Exercise instructions >>
Please set down each of the lines below once more, exactly, omitting all pictures.

Records for processing >>
[Start of section]

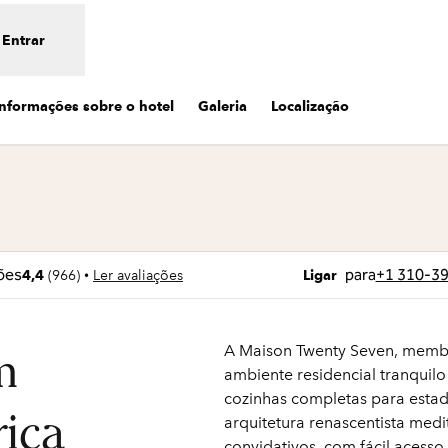
Entrar
Informações sobre o hotel
Galeria
Localização
bre nova guia
Ligue
para
+1 310-3
•
4,4
(
966
)
Ler avaliações
Ligar
A Maison Twenty Seven, membr
m
ambiente residencial tranquil
cozinhas completas para estad
rica
arquitetura renascentista medi
convidativos, com fácil acesso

[End of section]

Result of the exercise >>
Entrar
Informações sobre o hotel
Galeria
Localização
bre nova guia
Ligue
para
+1 310-3
•
4,4
(
966
)
Ler avaliações
Ligar
A Maison Twenty Seven, membr
m
ambiente residencial tranquil
cozinhas completas para estad
rica
arquitetura renascentista medi
convidativos, com fácil acesso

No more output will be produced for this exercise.